◆ Exercise details
Pictures aside, restate the records below exactly as written.

◆ Entries shown

◇ ◇ ◇ ◇ ◇

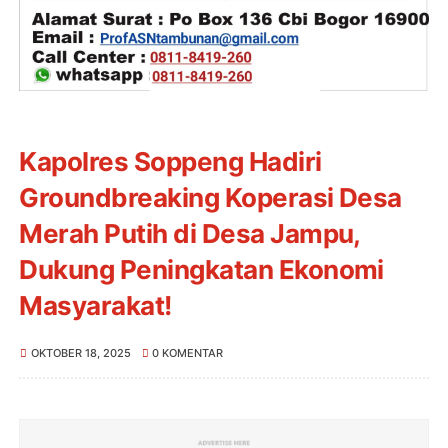
Kapolres Soppeng Hadiri
Groundbreaking Koperasi Desa
Merah Putih di Desa Jampu,
Dukung Peningkatan Ekonomi
Masyarakat!
OKTOBER 18, 2025
0 KOMENTAR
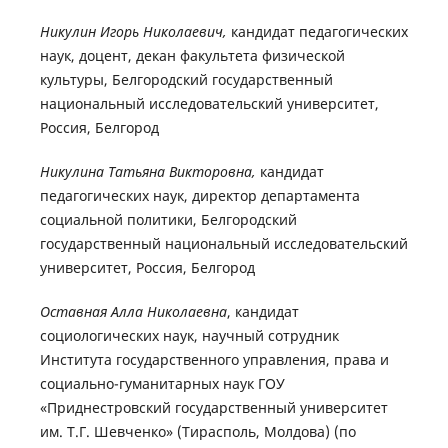
Никулин Игорь Николаевич,
кандидат педагогических
наук, доцент, декан факультета физической
культуры, Белгородский государственный
национальный исследовательский университет,
Россия, Белгород
Никулина Татьяна Викторовна,
кандидат
педагогических наук, директор департамента
социальной политики, Белгородский
государственный национальный исследовательский
университет, Россия, Белгород
Оставная Алла Николаевна
, кандидат
социологических наук, научный сотрудник
Института государственного управления, права и
социально-гуманитарных наук ГОУ
«Приднестровский государственный университет
им. Т.Г. Шевченко» (Тирасполь, Молдова) (по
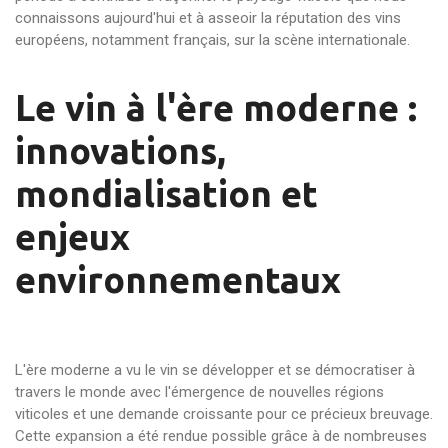
connaissons aujourd'hui et à asseoir la réputation des vins
européens, notamment français, sur la scène internationale.
Le vin à l'ère moderne :
innovations,
mondialisation et
enjeux
environnementaux
L'ère moderne a vu le vin se développer et se démocratiser à
travers le monde avec l'émergence de nouvelles régions
viticoles et une demande croissante pour ce précieux breuvage.
Cette expansion a été rendue possible grâce à de nombreuses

◇ ◇ ◇ ◇ ◇

◆ Result
Kapolres Soppeng Hadiri
Groundbreaking Koperasi Desa
Merah Putih di Desa Jampu,
Dukung Peningkatan Ekonomi
Masyarakat!
OKTOBER 18, 2025
0 KOMENTAR
Никулин Игорь Николаевич,
кандидат педагогических
наук, доцент, декан факультета физической
культуры, Белгородский государственный
национальный исследовательский университет,
Россия, Белгород
Никулина Татьяна Викторовна,
кандидат
педагогических наук, директор департамента
социальной политики, Белгородский
государственный национальный исследовательский
университет, Россия, Белгород
Оставная Алла Николаевна
, кандидат
социологических наук, научный сотрудник
Института государственного управления, права и
социально-гуманитарных наук ГОУ
«Приднестровский государственный университет
им. Т.Г. Шевченко» (Тирасполь, Молдова) (по
connaissons aujourd'hui et à asseoir la réputation des vins
européens, notamment français, sur la scène internationale.
Le vin à l'ère moderne :
innovations,
mondialisation et
enjeux
environnementaux
L'ère moderne a vu le vin se développer et se démocratiser à
travers le monde avec l'émergence de nouvelles régions
viticoles et une demande croissante pour ce précieux breuvage.
Cette expansion a été rendue possible grâce à de nombreuses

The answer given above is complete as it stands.